The online magazine on the history and operation of vintage scale model trains in American OO gauge

Saturday, March 31, 2018

Passenger Cars from the West Coast Lines by James Trout

A group of cars I look at periodically are ones received a couple years ago that were built by James Trout. Trout was not only an American OO scale enthusiast but also a Disney illustrator and art school grad (more details in this article). He knew how to build.

In working on organization these few weeks I had these out again and felt it time to do some work on them, fixing some minor problems. There are a total of nine passenger cars decorated for his road, the West Coast Southern. This is the road name seen on his freight cars, but he opted for the West Coast Lines name on the cars below, I think imitating Southern Pacific Lines passenger cars in this regard. I have had the first six of the cars below running on the layout, they make for a nice pair of short mail trains or a longer mail train. Basically he had at least the cars to make a real nice mail train and also something a bit higher level if you add some Pullmans.
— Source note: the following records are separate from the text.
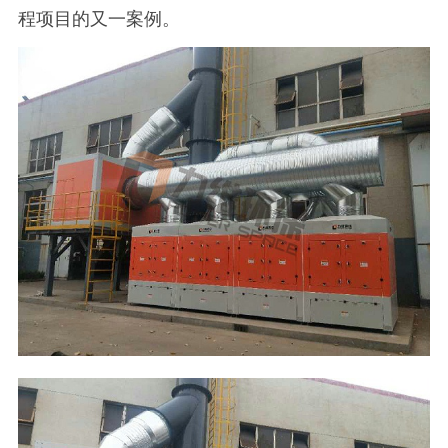
程项目的又一案例。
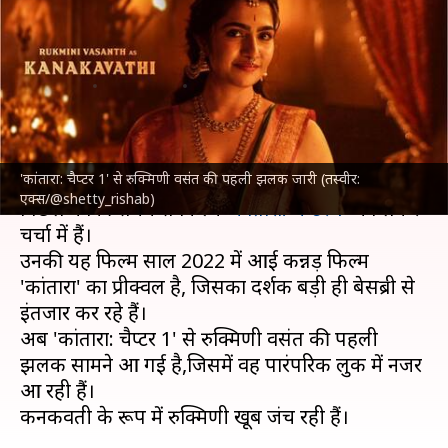
पहली झलक आई सामने, जानिए
उनके बारे में
लेखन
Aug 08, 2025
03:27 pm
दीक्षा शर्मा
क्या है खबर?
'कांतारा: चैप्टर 1' से रुक्मिणी वसंत की पहली झलक जारी (तस्वीर:
मशहूर अभिनेता, फिल्म निर्माता और निर्देशक
ऋषभ शेट्टी
एक्स/@shetty_rishab)
पिछले काफी समय से फिल्म '
कांतारा: चैप्टर 1
' को लेकर
चर्चा में हैं।
उनकी यह फिल्म साल 2022 में आई कन्नड़ फिल्म
'कांतारा' का प्रीक्वल है, जिसका दर्शक बड़ी ही बेसब्री से
इंतजार कर रहे हैं।
अब 'कांतारा: चैप्टर 1' से रुक्मिणी वसंत की पहली
झलक सामने आ गई है,जिसमें वह पारंपरिक लुक में नजर
आ रही हैं।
At the head of any mail train would be a working RPO, of which two made it to me. Graceline and Nason both produced RPOs, but these are not those, these two cars are scratchbuilt. They have a lot of nice details, the commercial ones on both cars mainly from Nason. Both cars are on Nason trucks. I believe Trout formed the roof of both cars himself from wood, and the longer car, 998, has a real nice effect of a tarpaper roof. The sides of both cars are made from a cardboard material, with the shorter car, 987, showing a little damage (and it is likely an earlier effort on his part). The only rivet details visible are on the ends of the longer car, which are J-C. Lettering as on all these cars is a mixture of decals and hand lettering, with West Coast Lines lettered by hand.

Next up are baggage cars, both of which ride on Nason trucks. 842 is built up from a J-C kit, and on a level that a mere mortal could duplicate. The brake cylinder is Nason and there is another casting that is probably a HO part. Otherwise, the car is pretty much as supplied by J-C except for the roof. This again is an arch roof with the tarpaper effect. What he did was I think use a bandage material and add strips of it. I think in this case done after the initial construction of the car. The new roof totally changes the visual impact of the car. 833 on the other hand is completely scratchbuilt and note those doors that open! Beyond the sides, however, construction details are otherwise generally similar between the two cars. Notable also, these cars have Kadee couplers. It looks like he went back and added these in perhaps the 1970s or 80s to some of these cars.

Passengers need to ride too, and for those we have these two venerable kits. The Scale-Craft coach 4410 is pretty much stock really, but with a few added details and a full interior. This car, actually, it would not be too hard to duplicate the level of the added details, so it is an encouraging model to see, and it would also be the easiest to lightly restore to get it closer to the original look.. The J-C combine 2760 would be a little harder to duplicate, but shows essentially the same added details, with some side damage due to age.

Not pictured, there is also another coach, built from a J-C kit. It is not in good shape, the sides have warped significantly. Which is a shame, as it also has a full interior, etc. I will have to think long and hard on this model, one option being rebuilding with new sides, to bring it up to past glory, but for now I will just keep pondering it.

Two final cars, not as suited to my layout due to length, are these two. 1359 is a parlor lounge car and 1251 is a diner. These I think you would have to call scratchbuilt, they have wood sides and full interiors, with a similar overall detail level to the other cars with some commercial parts visible. The trucks are “opened up” S-C 6 wheel trucks, with the excess material removed for better detail. The sides are a little loose from the bodies but in no danger of falling off.

And then I will need at some point do an article on the four heavyweight Pullmans that match the above cars. Suffice to say three of the four are scratchbuilt in a manner similar to the ones above (and to different prototypes), and they all have full interior details.

The modeling skills of James Trout were really high, at least in part it is a result of his working and living in an age before the Internet when analog skills were more valued. In any case, my plan this summer is to go back and rework the details on several of my best passenger cars to approach the level he obtained, and also be watching for an article or articles on his outstanding streamlined passenger cars.